A Litany of Faith, 2016
LEADER: Blow the trumpet in Zion and tell the people that we
will not go back! We will not be silent or denied the right
to vote, for we have come too far by faith.
PEOPLE: We must not forget that it was Florida in 1876,
where the votes were disputed, ushering in the era of poll
taxes, religious and literacy tests, vigilantism, fraudulent
ballot boxes and gerrymandering of districts.

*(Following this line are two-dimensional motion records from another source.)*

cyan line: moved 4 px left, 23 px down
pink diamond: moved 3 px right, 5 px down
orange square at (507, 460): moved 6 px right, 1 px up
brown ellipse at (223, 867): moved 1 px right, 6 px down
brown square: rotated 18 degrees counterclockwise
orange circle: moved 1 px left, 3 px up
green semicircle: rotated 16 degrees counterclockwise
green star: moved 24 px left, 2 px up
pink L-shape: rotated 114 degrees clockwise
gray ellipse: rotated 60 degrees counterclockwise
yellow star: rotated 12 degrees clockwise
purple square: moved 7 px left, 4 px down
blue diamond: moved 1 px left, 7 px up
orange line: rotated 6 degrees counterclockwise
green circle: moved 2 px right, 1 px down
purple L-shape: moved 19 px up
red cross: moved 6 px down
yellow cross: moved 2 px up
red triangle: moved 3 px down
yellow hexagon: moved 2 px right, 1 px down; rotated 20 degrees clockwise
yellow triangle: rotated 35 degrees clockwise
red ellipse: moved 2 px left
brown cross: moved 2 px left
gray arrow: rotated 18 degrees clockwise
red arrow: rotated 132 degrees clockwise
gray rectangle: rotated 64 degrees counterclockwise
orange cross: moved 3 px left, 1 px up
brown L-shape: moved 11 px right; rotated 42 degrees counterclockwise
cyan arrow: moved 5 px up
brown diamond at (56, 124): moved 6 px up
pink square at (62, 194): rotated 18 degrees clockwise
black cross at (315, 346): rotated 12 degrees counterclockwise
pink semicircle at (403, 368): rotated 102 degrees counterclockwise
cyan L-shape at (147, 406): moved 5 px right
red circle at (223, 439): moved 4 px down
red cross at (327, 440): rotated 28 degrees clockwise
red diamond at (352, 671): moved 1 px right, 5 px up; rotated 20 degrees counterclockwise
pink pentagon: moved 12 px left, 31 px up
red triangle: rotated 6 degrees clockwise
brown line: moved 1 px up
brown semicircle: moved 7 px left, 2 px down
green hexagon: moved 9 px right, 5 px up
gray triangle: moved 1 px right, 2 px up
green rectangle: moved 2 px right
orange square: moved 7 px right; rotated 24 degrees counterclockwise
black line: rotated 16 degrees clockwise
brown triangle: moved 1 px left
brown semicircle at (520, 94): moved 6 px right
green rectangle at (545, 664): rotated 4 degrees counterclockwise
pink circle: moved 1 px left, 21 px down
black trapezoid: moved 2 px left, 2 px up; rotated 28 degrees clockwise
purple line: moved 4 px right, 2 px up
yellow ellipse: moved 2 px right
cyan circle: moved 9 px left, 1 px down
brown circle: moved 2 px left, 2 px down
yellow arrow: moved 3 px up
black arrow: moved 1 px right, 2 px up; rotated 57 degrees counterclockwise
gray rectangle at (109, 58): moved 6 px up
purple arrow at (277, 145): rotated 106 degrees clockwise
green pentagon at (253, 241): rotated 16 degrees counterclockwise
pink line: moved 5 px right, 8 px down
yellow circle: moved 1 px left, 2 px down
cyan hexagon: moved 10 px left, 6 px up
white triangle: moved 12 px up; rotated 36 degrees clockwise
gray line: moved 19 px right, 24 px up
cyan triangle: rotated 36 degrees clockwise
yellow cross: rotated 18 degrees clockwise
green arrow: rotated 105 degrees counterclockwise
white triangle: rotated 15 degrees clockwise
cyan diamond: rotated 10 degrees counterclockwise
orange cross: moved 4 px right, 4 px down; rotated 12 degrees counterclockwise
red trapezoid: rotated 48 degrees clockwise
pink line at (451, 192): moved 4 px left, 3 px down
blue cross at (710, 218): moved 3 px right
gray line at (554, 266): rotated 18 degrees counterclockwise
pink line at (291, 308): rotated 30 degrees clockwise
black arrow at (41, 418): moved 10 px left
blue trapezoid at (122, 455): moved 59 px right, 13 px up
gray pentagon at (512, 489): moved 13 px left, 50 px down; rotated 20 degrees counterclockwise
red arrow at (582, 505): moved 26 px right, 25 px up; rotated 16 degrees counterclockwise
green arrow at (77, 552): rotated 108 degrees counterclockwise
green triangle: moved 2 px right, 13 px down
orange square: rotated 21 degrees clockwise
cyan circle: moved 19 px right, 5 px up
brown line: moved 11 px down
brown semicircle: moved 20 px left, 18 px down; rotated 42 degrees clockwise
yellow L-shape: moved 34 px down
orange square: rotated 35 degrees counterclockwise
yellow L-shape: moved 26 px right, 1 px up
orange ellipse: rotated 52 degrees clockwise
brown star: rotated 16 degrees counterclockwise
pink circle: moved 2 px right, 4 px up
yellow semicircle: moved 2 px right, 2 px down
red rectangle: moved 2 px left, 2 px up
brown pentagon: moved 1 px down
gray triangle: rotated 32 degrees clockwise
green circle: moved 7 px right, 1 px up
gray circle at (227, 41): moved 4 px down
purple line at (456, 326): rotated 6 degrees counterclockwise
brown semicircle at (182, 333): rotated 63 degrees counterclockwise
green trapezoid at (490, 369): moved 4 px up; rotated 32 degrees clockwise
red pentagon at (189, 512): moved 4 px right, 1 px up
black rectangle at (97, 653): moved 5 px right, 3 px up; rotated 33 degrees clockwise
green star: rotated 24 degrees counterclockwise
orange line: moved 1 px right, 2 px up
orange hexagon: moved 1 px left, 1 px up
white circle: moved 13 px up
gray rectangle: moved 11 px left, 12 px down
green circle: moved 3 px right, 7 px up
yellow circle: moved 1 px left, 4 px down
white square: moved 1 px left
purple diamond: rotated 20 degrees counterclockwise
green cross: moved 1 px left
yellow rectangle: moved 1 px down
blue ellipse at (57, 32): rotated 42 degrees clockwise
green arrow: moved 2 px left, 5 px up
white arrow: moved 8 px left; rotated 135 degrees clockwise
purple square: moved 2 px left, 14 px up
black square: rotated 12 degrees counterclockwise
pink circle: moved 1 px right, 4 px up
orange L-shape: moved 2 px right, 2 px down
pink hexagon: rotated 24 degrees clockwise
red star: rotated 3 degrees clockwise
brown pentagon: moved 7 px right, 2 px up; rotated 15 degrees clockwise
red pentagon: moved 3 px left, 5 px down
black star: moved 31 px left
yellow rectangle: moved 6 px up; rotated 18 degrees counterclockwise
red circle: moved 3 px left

LEADER: And, it was again in Florida in 2000, where tens of
thousands of legally registered voters were stripped of the
right to vote; more than 1 million ballots were never
counted in the 2000 election and Ohio became the
battleground in 2004.
PEOPLE: But then and now, the God of our weary years, the
God we prayed to in faith and with hope, continues to be
present in the active struggle of our people.
LEADER: We honor the NAACP and the legal genius of its
attorney, Thurgood Marshall, who won a Supreme Court ruling
in 1944 that white-only primaries were unconstitutional. We
honor CORE, SCLC and SNCC, who with the slogan “One Man, One
Vote,” organized voting rights campaigns in the 1960s.
PEOPLE: We hear the cries and voices of the thousands of
hopeful voters who were thrown off their land, beaten with
clubs, bitten by attack dogs, burned on buses, jailed and
murdered; and, saw their homes and churches bombed and
burned to the ground.
LEADER: We remember thousands of little towns where
countless, unnamed ancestors stood in their human dignity to
cast a ballot.
PEOPLE: We hear the voice of dignity and freedom fighter
Fannie Lou Hamer who said, “I’m sick and tired of being sick
and tired.” We honor the 1964 Freedom Summer for voter
registration and the Mississippi freedom struggle.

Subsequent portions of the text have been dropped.